(PROVIDED ENTRIES begins)
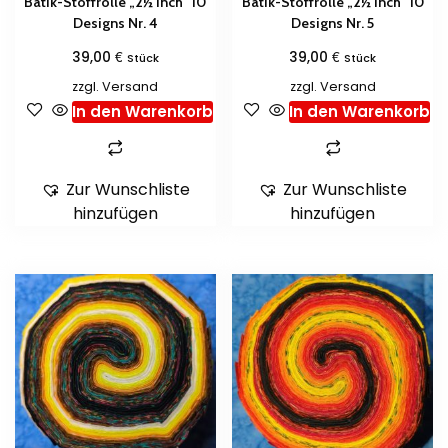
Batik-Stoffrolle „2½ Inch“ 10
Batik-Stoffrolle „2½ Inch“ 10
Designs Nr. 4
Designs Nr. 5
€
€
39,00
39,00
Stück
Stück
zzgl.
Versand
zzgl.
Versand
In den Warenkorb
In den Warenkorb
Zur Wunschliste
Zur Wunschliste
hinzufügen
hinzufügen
(PROVIDED ENTRIES ends)
(PROVIDED ENTRIES begins)
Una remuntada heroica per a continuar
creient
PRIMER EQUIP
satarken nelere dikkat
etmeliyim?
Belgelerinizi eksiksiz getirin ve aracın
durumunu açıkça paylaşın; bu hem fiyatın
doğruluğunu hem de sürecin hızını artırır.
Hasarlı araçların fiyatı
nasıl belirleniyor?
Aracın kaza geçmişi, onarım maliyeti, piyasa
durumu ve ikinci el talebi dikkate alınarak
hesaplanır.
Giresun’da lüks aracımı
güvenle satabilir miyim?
(PROVIDED ENTRIES ends)
(PROVIDED ENTRIES begins)
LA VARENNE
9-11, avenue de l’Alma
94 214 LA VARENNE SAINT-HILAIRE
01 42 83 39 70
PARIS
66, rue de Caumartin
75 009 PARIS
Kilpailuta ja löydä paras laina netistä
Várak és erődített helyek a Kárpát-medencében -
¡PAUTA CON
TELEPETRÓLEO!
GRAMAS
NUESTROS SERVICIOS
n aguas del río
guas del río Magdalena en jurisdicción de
(PROVIDED ENTRIES ends)
▶ **HOW TO COMPLETE THIS TASK**: The response should hold exactly the lines starting at the line with "01 42 83 39 70" and ending at the line with "guas del río Magdalena en jurisdicción de", and no other line of the material above.

▶ **TASK RESULT**:
01 42 83 39 70
PARIS
66, rue de Caumartin
75 009 PARIS
Kilpailuta ja löydä paras laina netistä
Várak és erődített helyek a Kárpát-medencében -
¡PAUTA CON
TELEPETRÓLEO!
GRAMAS
NUESTROS SERVICIOS
n aguas del río
guas del río Magdalena en jurisdicción de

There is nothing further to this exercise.